Cela n'a pas empêché les associations féminines de poursuivre la lutte, insiste l'oratrice. Pour Chérifa Bouatta, il ne fait aucun doute que le combat citoyen des femmes et celui de Djamila Bouhired et de toutes les icônes de la guerre de Libération nationale ne font qu'un. « Nous sommes de cette tradition-là, de cette histoire-là. Notre filiation, c'est celle-là», martèle-t-elle.

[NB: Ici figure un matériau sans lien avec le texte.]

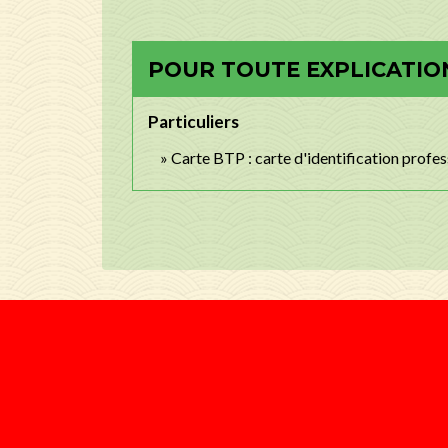
POUR TOUTE EXPLICATION
Particuliers
Carte BTP : carte d'identification profes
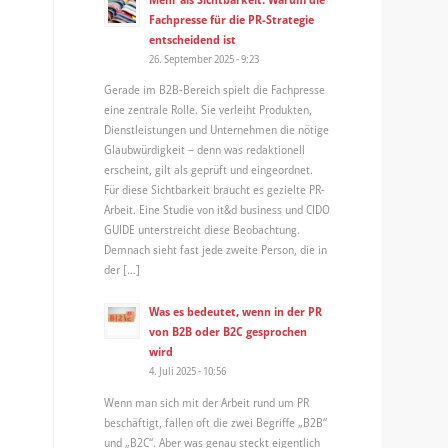
Fachpresse für die PR-Strategie
entscheidend ist
26. September 2025 - 9:23
Gerade im B2B-Bereich spielt die Fachpresse
eine zentrale Rolle. Sie verleiht Produkten,
Dienstleistungen und Unternehmen die nötige
Glaubwürdigkeit – denn was redaktionell
erscheint, gilt als geprüft und eingeordnet.
Für diese Sichtbarkeit braucht es gezielte PR-
Arbeit. Eine Studie von it&d business und CIDO
GUIDE unterstreicht diese Beobachtung.
Demnach sieht fast jede zweite Person, die in
der […]
Was es bedeutet, wenn in der PR
von B2B oder B2C gesprochen
wird
4. Juli 2025 - 10:56
Wenn man sich mit der Arbeit rund um PR
beschäftigt, fallen oft die zwei Begriffe „B2B“
und „B2C“. Aber was genau steckt eigentlich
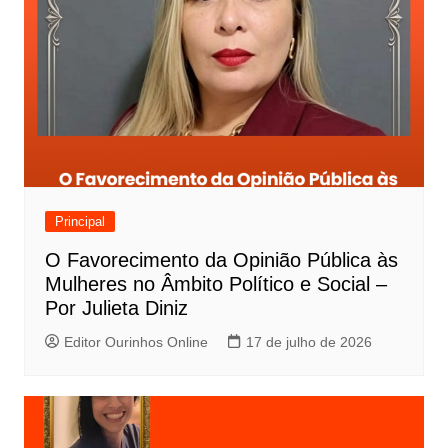
Principal
O Favorecimento da Opinião Pública às
Mulheres no Âmbito Político e Social –
Por Julieta Diniz
Editor Ourinhos Online
17 de julho de 2026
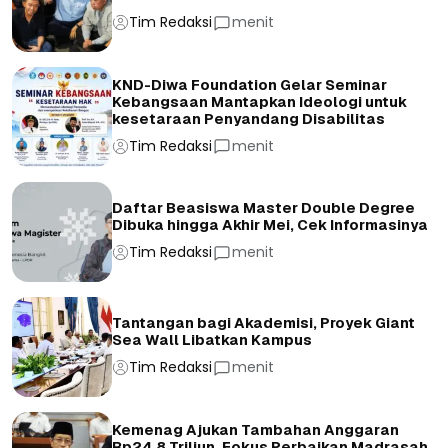
Tim Redaksi
menit
KND-Diwa Foundation Gelar Seminar
Kebangsaan Mantapkan Ideologi untuk
kesetaraan Penyandang Disabilitas
Tim Redaksi
menit
Daftar Beasiswa Master Double Degree
Dibuka hingga Akhir Mei, Cek Informasinya
Tim Redaksi
menit
Tantangan bagi Akademisi, Proyek Giant
Sea Wall Libatkan Kampus
Tim Redaksi
menit
Kemenag Ajukan Tambahan Anggaran
Rp24,8 Triliun, Fokus Perbaikan Madrasah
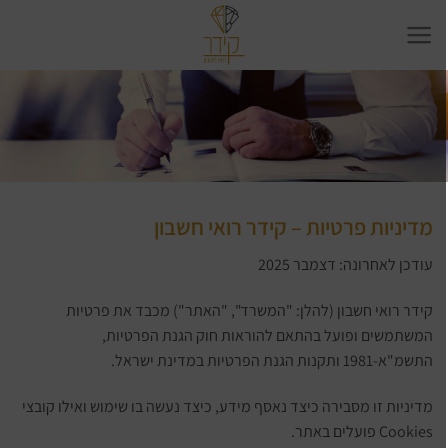
Ski
t
conten
מדיניות פרטיות – קידר רואי חשבון
עודכן לאחרונה: דצמבר 2025
קידר רואי חשבון (להלן: "המשרד", "האתר") מכבד את פרטיות
המשתמשים ופועל בהתאם להוראות חוק הגנת הפרטיות,
התשמ"א-1981 ותקנות הגנת הפרטיות במדינת ישראל.
מדיניות זו מסבירה כיצד נאסף מידע, כיצד נעשה בו שימוש ואילו קובצי
Cookies פועלים באתר.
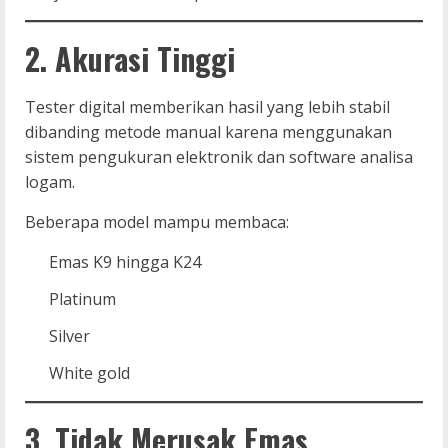
2. Akurasi Tinggi
Tester digital memberikan hasil yang lebih stabil
dibanding metode manual karena menggunakan
sistem pengukuran elektronik dan software analisa
logam.
Beberapa model mampu membaca:
Emas K9 hingga K24
Platinum
Silver
White gold
3. Tidak Merusak Emas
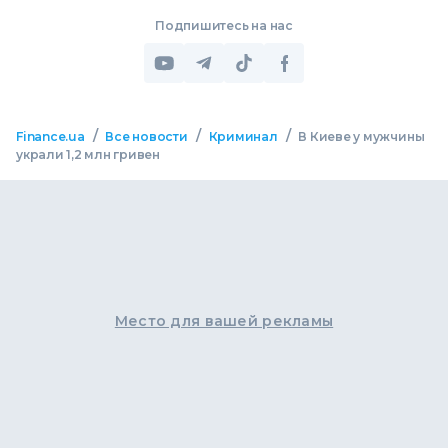
Подпишитесь на нас
/
/
/
Finance.ua
Все новости
Криминал
В Киеве у мужчины
украли 1,2 млн гривен
Место для вашей рекламы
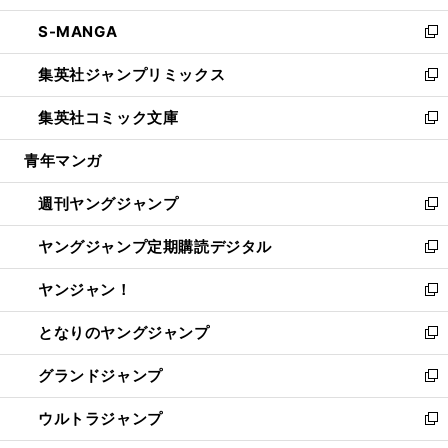
開
ウ
ン
ウ
し
S-MANGA
く
で
ド
ィ
い
新
開
ウ
ン
ウ
し
集英社ジャンプリミックス
く
で
ド
ィ
い
新
開
ウ
ン
ウ
し
集英社コミック文庫
く
で
ド
ィ
い
新
開
ウ
ン
ウ
し
青年マンガ
く
で
ド
ィ
い
開
ウ
ン
ウ
週刊ヤングジャンプ
く
で
ド
ィ
新
開
ウ
ン
し
ヤングジャンプ定期購読デジタル
く
で
ド
い
新
開
ウ
ウ
し
ヤンジャン！
く
で
ィ
い
新
開
ン
ウ
し
となりのヤングジャンプ
く
ド
ィ
い
新
ウ
ン
ウ
し
グランドジャンプ
で
ド
ィ
い
新
開
ウ
ン
ウ
し
ウルトラジャンプ
く
で
ド
ィ
い
新
開
ウ
ン
ウ
し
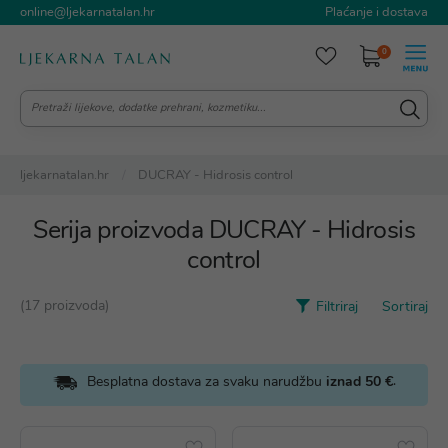
online@ljekarnatalan.hr
Plaćanje i dostava
0
ljekarnatalan.hr
DUCRAY - Hidrosis control
Serija proizvoda DUCRAY - Hidrosis
control
(17 proizvoda)
Filtriraj
Sortiraj
.
Besplatna dostava za svaku narudžbu
iznad 50 €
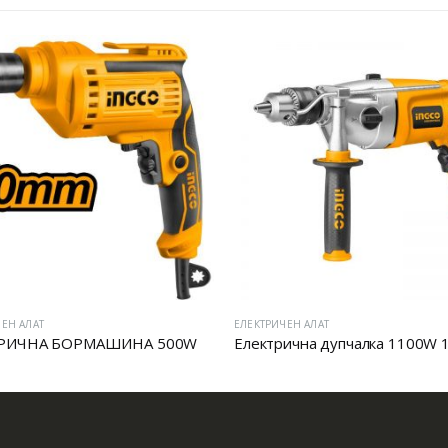
ЕН АЛАТ
ЕЛЕКТРИЧЕН АЛАТ
РИЧНА БОРМАШИНА 500W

Nadia Aït Zaï a pris le relais pour compléter ce tableau. Elle est avocate et enseignante à l'école de droit de Ben Aknoun. Elle dirige par ailleurs le Centre d'information et de documentation sur les droits de l'enfant et de la femme. S'agissant du code de la famille, la juriste indiquera qu'une première mouture de ce code circulait déjà en 1980. «Elle était bien meilleure que celle de 1984, mais elle a été jetée dans les tiroirs», regrette-t-elle. Nadia Aït Zaï confirme, à la suite de Chérifa Bouatta, qu'au tout début du mouvement féministe algérien, la condition féminine était noyée dans les circonvolutions partisanes. «A l'époque, l'idéologie partisane a pris le dessus sur la revendication égalitaire, car on avait en perspective la construction d'un projet de société», argue-t-elle, avant d'asséner : «On nous a menés en bateau !»
Nadia Aït Zaï met l'accent sur les luttes des années 1990 en rappelant la fameuse campagne de signatures lancée par plusieurs associations féminines pour les droits des femmes dans la famille. Il aura tout de même fallu attendre 2005 pour voir enfin des amendements introduits dans le texte controversé. Ce dont se félicite la conférencière, en dépit des articles qu'il reste encore à abroger. «Pour moi, si le mouvement associatif a été la base de ces revendications et la source de ces modifications, il faut dire qu'il a manqué de stratégie et de construction idéologique propre quant aux droits des femmes», constate-t-elle. Et d'ajouter : «Il n'y a pas eu de vrai travail sur l'égalité en tant que concept.» Et de faire remarquer comment le législateur a assaisonné cette notion à la sauce traditionnelle «sous le prisme de la conformité à nos valeurs». Chérifa Bouatta dira à ce propos avec une pointe d'ironie : «La femme chez nous fait partie des constantes nationales.»
Nadia Aït Zaï estime que le socle philosophique et culturel du code de la famille est complètement obsolète : «Je considère que ce code est archaïque, car il a été élaboré sur la base du système patriarcal archaïque et il est fondé sur la hiérarchisation des sexes. Le code de la famille doit sortir de la sphère privée et être versé dans la sphère publique, avec des lois civiles égalitaires.» Disséquant les amendements de 2005, elle dira : «Le législateur a essayé de changer l'architecture de la structure familiale. La notion de chef de famille a disparu dans les textes..» Mais il n'empêche, déplore-t-elle, que «ce code continue à véhiculer des discriminations entre les hommes et les femmes».